_Task item_. From the line that contains "Deleting your account or show" through the closing line of the entries, write out each line exactly; pictures stay out.
╭──
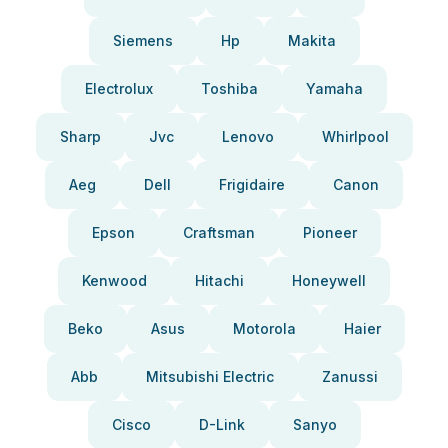
Siemens
Hp
Makita
Electrolux
Toshiba
Yamaha
Sharp
Jvc
Lenovo
Whirlpool
Aeg
Dell
Frigidaire
Canon
Epson
Craftsman
Pioneer
Kenwood
Hitachi
Honeywell
Beko
Asus
Motorola
Haier
Abb
Mitsubishi Electric
Zanussi
Cisco
D-Link
Sanyo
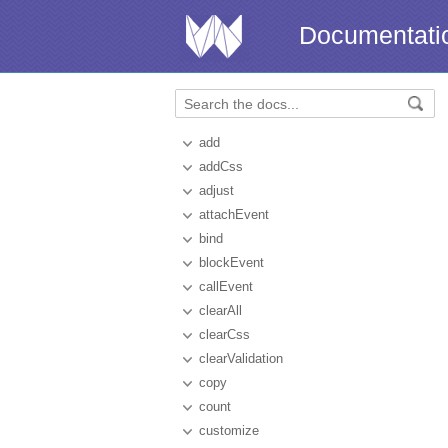
Documentati
add
addCss
adjust
attachEvent
bind
blockEvent
callEvent
clearAll
clearCss
clearValidation
copy
count
customize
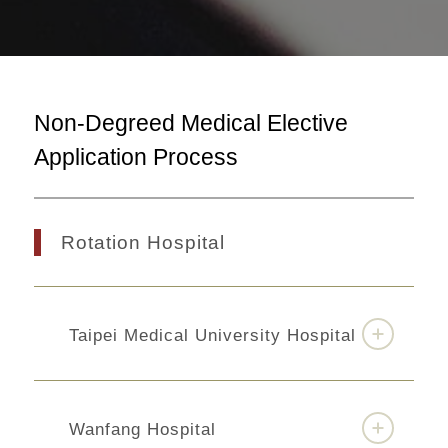
Non-Degreed Medical Elective
Application Process
Rotation Hospital
Taipei Medical University Hospital
Wanfang Hospital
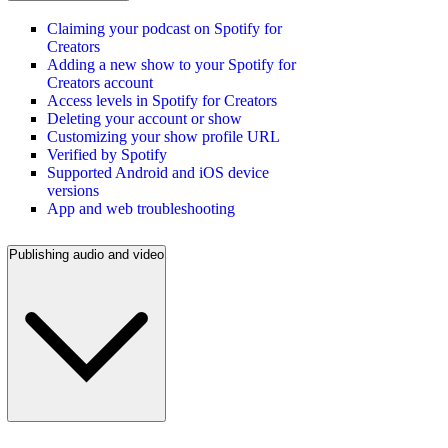
Claiming your podcast on Spotify for
Creators
Adding a new show to your Spotify for
Creators account
Access levels in Spotify for Creators
Deleting your account or show
Customizing your show profile URL
Verified by Spotify
Supported Android and iOS device
versions
App and web troubleshooting
Publishing audio and video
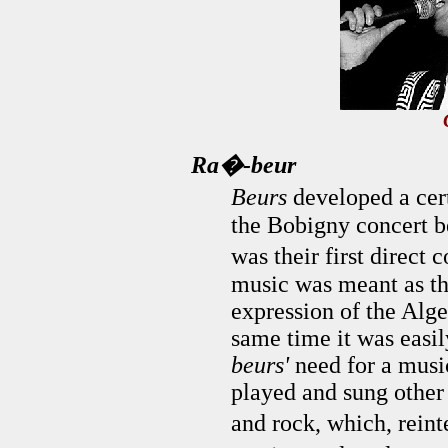
Ra�-beur
Beurs
developed a cert
the Bobigny concert 
was their first direc
music was meant as th
expression of the Alger
same time it was easil
beurs'
need for a musi
played and sung other 
and rock, which, rein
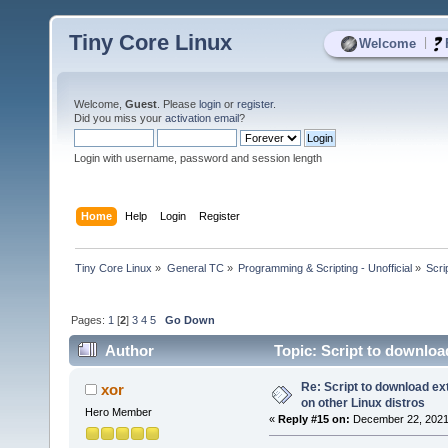
Tiny Core Linux
|
Welcome
Welcome,
Guest
. Please
login
or
register
.
Did you miss your
activation email
?
Login with username, password and session length
Home
Help
Login
Register
Tiny Core Linux
»
General TC
»
Programming & Scripting - Unofficial
»
Scri
Pages:
1
[
2
]
3
4
5
Go Down
Author
Topic: Script to downloa
times)
Re: Script to download e
xor
on other Linux distros
Hero Member
«
Reply #15 on:
December 22, 2021,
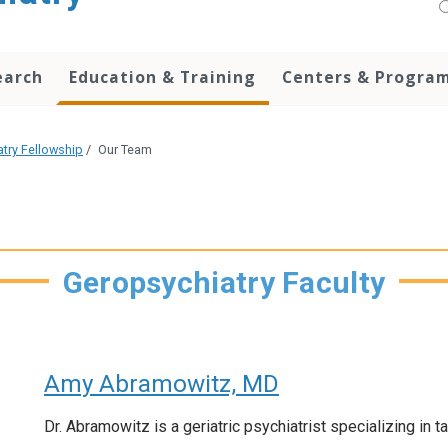
earch
Education & Training
Centers & Progra
atry Fellowship
/
Our Team
Geropsychiatry Faculty
Amy Abramowitz, MD
Dr. Abramowitz is a geriatric psychiatrist specializing in t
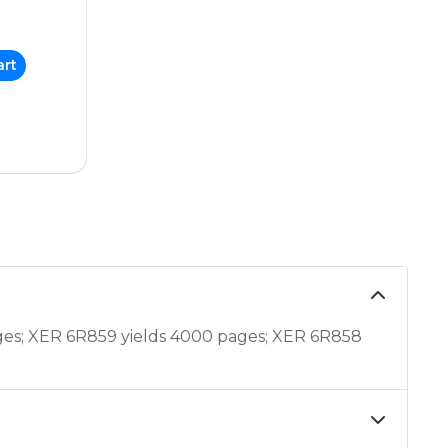
art
ges; XER 6R859 yields 4000 pages; XER 6R858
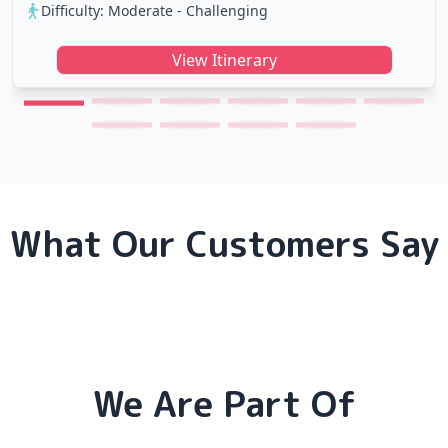
Difficulty: Moderate - Challenging
View Itinerary
What Our Customers Say
We Are Part Of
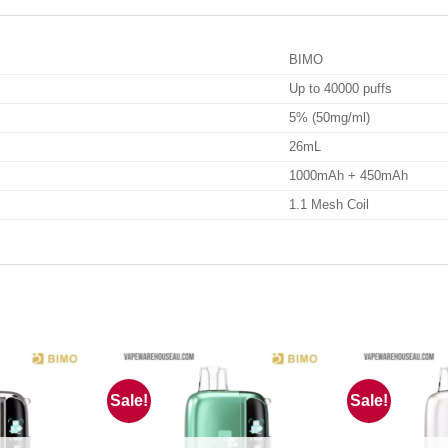
BIMO
Up to 40000 puffs
5% (50mg/ml)
26mL
1000mAh + 450mAh
1.1 Mesh Coil
Sale!
Sale!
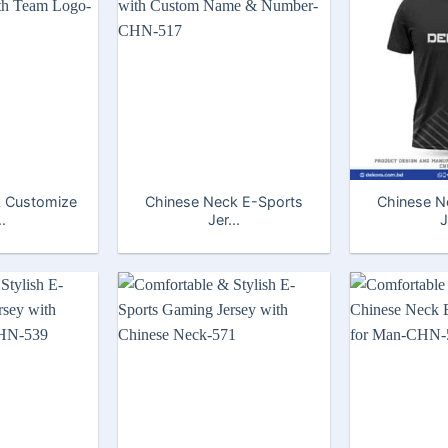
 Customize
Chinese Neck E-Sports
Chinese N
..
Jer...
J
╰──
_Solution for this task_.
Deleting your account or show
Customizing your show profile URL
Verified by Spotify
Supported Android and iOS device
versions
App and web troubleshooting
Publishing audio and video
Ra�-beur
Beurs
developed a cert
the Bobigny concert 
was their first direc
music was meant as th
expression of the Alger
same time it was easil
beurs'
need for a musi
played and sung other 
and rock, which, rein
Tiny Core Linux
|
Welcome
Welcome,
Guest
. Please
login
or
register
.
Did you miss your
activation email
?
Login with username, password and session length
Home
Help
Login
Register
Tiny Core Linux
»
General TC
»
Programming & Scripting - Unofficial
»
Scri
Pages:
1
[
2
]
3
4
5
Go Down
Author
Topic: Script to downloa
times)
Re: Script to download e
xor
on other Linux distros
Hero Member
«
Reply #15 on:
December 22, 2021,
earch
Education & Training
Centers & Progra
atry Fellowship
/
Our Team
Geropsychiatry Faculty
Amy Abramowitz, MD
Dr. Abramowitz is a geriatric psychiatrist specializing in t
art
ges; XER 6R859 yields 4000 pages; XER 6R858
Difficulty: Moderate - Challenging
View Itinerary
What Our Customers Say
We Are Part Of
BIMO
Up to 40000 puffs
5% (50mg/ml)
26mL
1000mAh + 450mAh
1.1 Mesh Coil
Sale!
Sale!
 Customize
Chinese Neck E-Sports
Chinese N
..
Jer...
J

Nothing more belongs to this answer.